8. The safety valve for an electrochemical device casing according to claim 1, further comprising a fixation means for mounting the safety valve onto an opening in the electrochemical device casing and/or a seal element for sealing between the safety valve and the electrochemical device casing.

9. The safety valve for an electrochemical device casing according to claim 1, wherein the bottom surface of the housing further comprises a gas-permeable membrane.

10. The safety valve for an electrochemical device casing according to claim 9, wherein the gas-permeable membrane comprises a porous fluoropolymer material, preferably porous polytetrafluoroethylene (PTFE).

11. A kit for compensating an internal pressure in an electrochemical device casing, comprising separately:

a safety valve according to claim 1, and

a pressure compensation element comprising a gas-permeable membrane, configured and arranged in such a way that internal pressure fluctuations within the electrochemical device casing are compensated.

12. A method of using the safety valve according to claim 1 for compensating an internal pressure in an electrochemical device casing.
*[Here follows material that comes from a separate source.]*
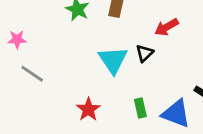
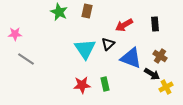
red star: (88, 109) -> (82, 85), moved, turned 30
blue triangle: (176, 113) -> (131, 58), moved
13. The method according to claim 12, wherein the electrochemical device is a battery or a fuel cell.

14. An electrochemical device comprising a casing, onto which a safety valve according to claim 1 is mounted.

15. The electrochemical device according to claim 14, wherein the electrochemical device is a battery or a fuel cell.

16. A method of using the kit according to claim 11 for compensating an internal pressure in an electrochemical device casing.

17. The method according to claim 16, wherein the electrochemical device is a battery or a fuel cell.

18. An electrochemical device comprising a casing, onto which the kit according to claim 11 is mounted.

19. The electrochemical device according to claim 18, wherein the electrochemical device is a battery or a fuel cell.